Demin size bazı rakamlar vereceğimi söylemiştim. Bakın, bu rakamlar bana ait rakamlar değil. TEİAŞ ve TÜBİTAK ortak bir çalışma yapıyorlar. Bunlar ciddi kurumlar, her ne kadar çok dejenere edildiyse de yine de kısmen teknokratların ve bilim insanlarının verdiği bilgilere güvenmek durumundayız. 21 Haziran 2013'te bir çalışma yapıyorlar, diyorlar ki: "2022 yılında acaba bizim ülkemizin enerji ihtiyacı ne kadar?" Giderek artıyor, giderek büyüyoruz ve diyorlar ki: "2022 yılına kadar da büyüme oranımızı yüzde 7,5 alalım." -olmaz ya, hiç olmadı ya- ve her iki kurum da birlikte diyorlar ki: "2022 yılındaki elektrik talebimiz 450 milyar kilovatsaattir." Böyle bir hesap çıkarıyorlar bize. Biz de yenilenebilir enerji kaynaklarına baktığımız zaman bunun tamamının karşılanabileceğini görüyoruz, tamamının.
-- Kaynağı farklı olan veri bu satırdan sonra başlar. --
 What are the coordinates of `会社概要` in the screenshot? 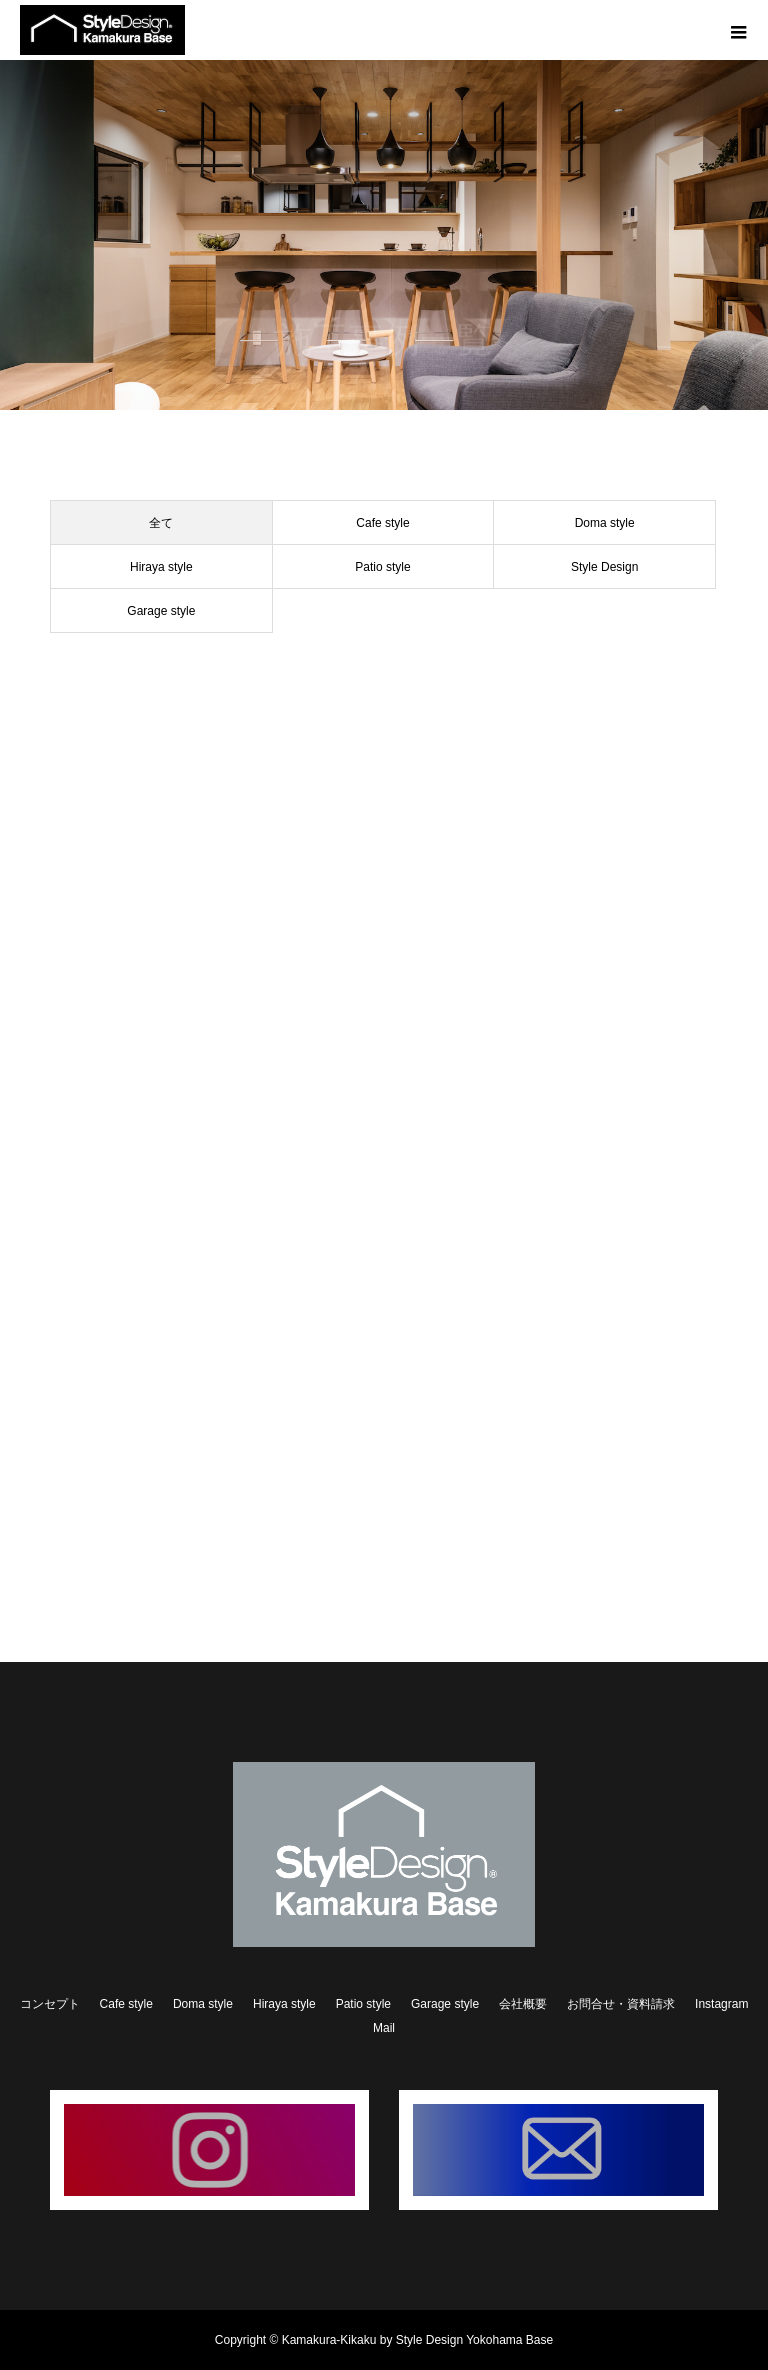 It's located at (523, 2004). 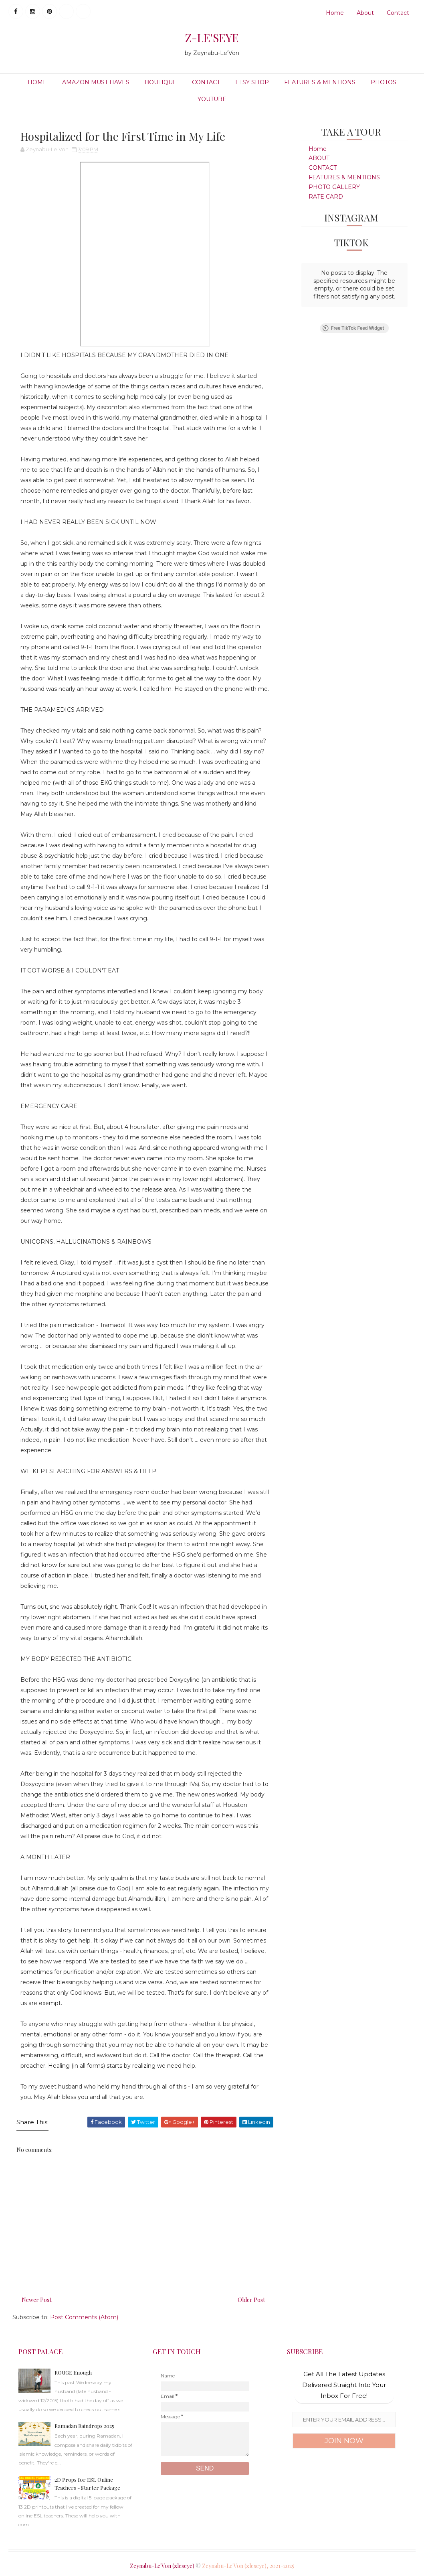  What do you see at coordinates (37, 82) in the screenshot?
I see `HOME` at bounding box center [37, 82].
Şimdi, deminden beri garip bir tartışma var. Her ne kadar Enerji Bakanı ayrılmış, Spor Bakanı gelmişse de sonuçta Genel Kurulun dikkatine sunmak zorundayız. Burada ciddi bir, garip bir tartışma var; insanlar diyor ki: "Efendim, gündüz hadi güneşi anladık da gece nasıl sistemi sağlayacağız?" Değerli arkadaşlar, bunlar, gerçekten bilgi sahibi olmayan insanların söylediği işlerdir. Elbette ki gece güneş olmayacak ama biz bugün, şu dakikada nasıl enerji elde ediyorsak o yöntemleri kullanmaya zaten devam edeceğiz. Sadece diyoruz ki size: Rüzgâr çıktığı zaman rüzgârı kullanalım, güneş çıktığı zaman, gündüz vakti güneşi kullanalım, gece vakti de bugün kullanmakta olduğumuz ve fosil yakıtlardan elde ettiğimiz enerjiyi kullanmaya devam edelim. Ne zamana kadar? Güneş enerjisini depolayabildiğimiz zamana kadar. Teknoloji hızla ilerliyor, bunu çok rahat bir şekilde yapabiliriz.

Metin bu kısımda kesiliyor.